PROMPT »
Reproduce each record verbatim, images excluded.

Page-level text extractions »
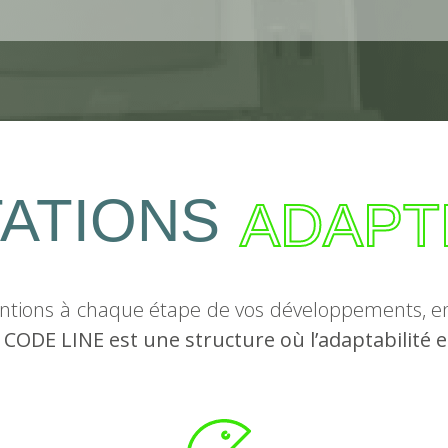
ATIONS
ADAPT
ntions à chaque étape de vos développements, en
.
CODE LINE est une structure où l’adaptabilité 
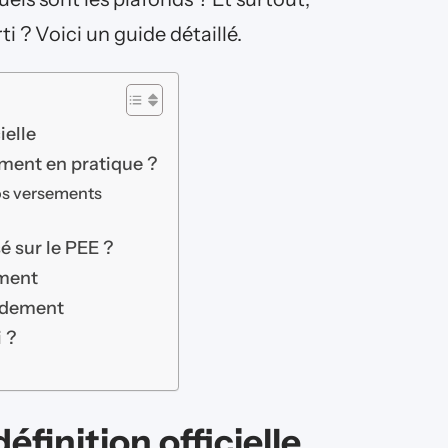
i ? Voici un guide détaillé.
ielle
ent en pratique ?
os versements
é sur le PEE ?
ement
ndement
 ?
finition officielle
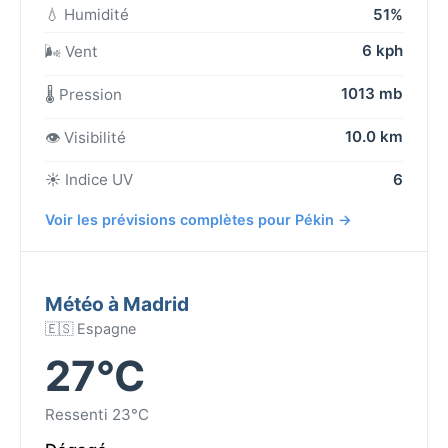
💧 Humidité
51%
6 kph
🌬️ Vent
1013 mb
🌡️ Pression
10.0 km
👁️ Visibilité
☀️ Indice UV
6
Voir les prévisions complètes pour Pékin →
Météo à Madrid
🇪🇸 Espagne
27°C
Ressenti 23°C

OUTPUT OF THE TASK »
ATIONS
ADAPT
ntions à chaque étape de vos développements, en
.
CODE LINE est une structure où l’adaptabilité 
i ? Voici un guide détaillé.
ielle
ent en pratique ?
os versements
é sur le PEE ?
ement
ndement
 ?
finition officielle
💧 Humidité
51%
6 kph
🌬️ Vent
1013 mb
🌡️ Pression
10.0 km
👁️ Visibilité
☀️ Indice UV
6
Voir les prévisions complètes pour Pékin →
Météo à Madrid
🇪🇸 Espagne
27°C
Ressenti 23°C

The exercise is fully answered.